== WHAT THE TASK REQUIRES ==
Give again, word for word, every line below from the one that has "sized objec..." through the one that has "pas de surprise", both included, and no others.

== SOURCE DATA ==

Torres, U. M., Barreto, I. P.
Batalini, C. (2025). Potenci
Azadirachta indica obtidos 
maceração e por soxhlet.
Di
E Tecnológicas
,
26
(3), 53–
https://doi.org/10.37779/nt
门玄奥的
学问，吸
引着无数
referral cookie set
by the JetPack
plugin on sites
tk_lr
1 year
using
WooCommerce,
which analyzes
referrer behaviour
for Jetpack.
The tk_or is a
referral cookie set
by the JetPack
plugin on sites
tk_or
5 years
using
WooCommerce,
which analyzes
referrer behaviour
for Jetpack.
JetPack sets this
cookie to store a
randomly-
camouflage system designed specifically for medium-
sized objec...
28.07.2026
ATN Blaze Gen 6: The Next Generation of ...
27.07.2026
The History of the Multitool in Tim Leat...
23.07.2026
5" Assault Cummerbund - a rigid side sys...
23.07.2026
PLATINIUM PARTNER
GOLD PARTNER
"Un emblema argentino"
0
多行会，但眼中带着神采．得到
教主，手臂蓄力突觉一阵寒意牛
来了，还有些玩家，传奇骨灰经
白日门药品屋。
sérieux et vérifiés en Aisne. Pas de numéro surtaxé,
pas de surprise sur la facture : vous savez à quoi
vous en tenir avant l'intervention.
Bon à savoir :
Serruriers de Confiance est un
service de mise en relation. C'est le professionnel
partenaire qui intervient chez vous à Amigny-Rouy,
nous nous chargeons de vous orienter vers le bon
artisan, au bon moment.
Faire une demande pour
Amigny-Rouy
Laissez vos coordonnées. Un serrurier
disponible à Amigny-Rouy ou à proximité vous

== ANSWER FOR THIS EXERCISE ==
sized objec...
28.07.2026
ATN Blaze Gen 6: The Next Generation of ...
27.07.2026
The History of the Multitool in Tim Leat...
23.07.2026
5" Assault Cummerbund - a rigid side sys...
23.07.2026
PLATINIUM PARTNER
GOLD PARTNER
"Un emblema argentino"
0
多行会，但眼中带着神采．得到
教主，手臂蓄力突觉一阵寒意牛
来了，还有些玩家，传奇骨灰经
白日门药品屋。
sérieux et vérifiés en Aisne. Pas de numéro surtaxé,
pas de surprise sur la facture : vous savez à quoi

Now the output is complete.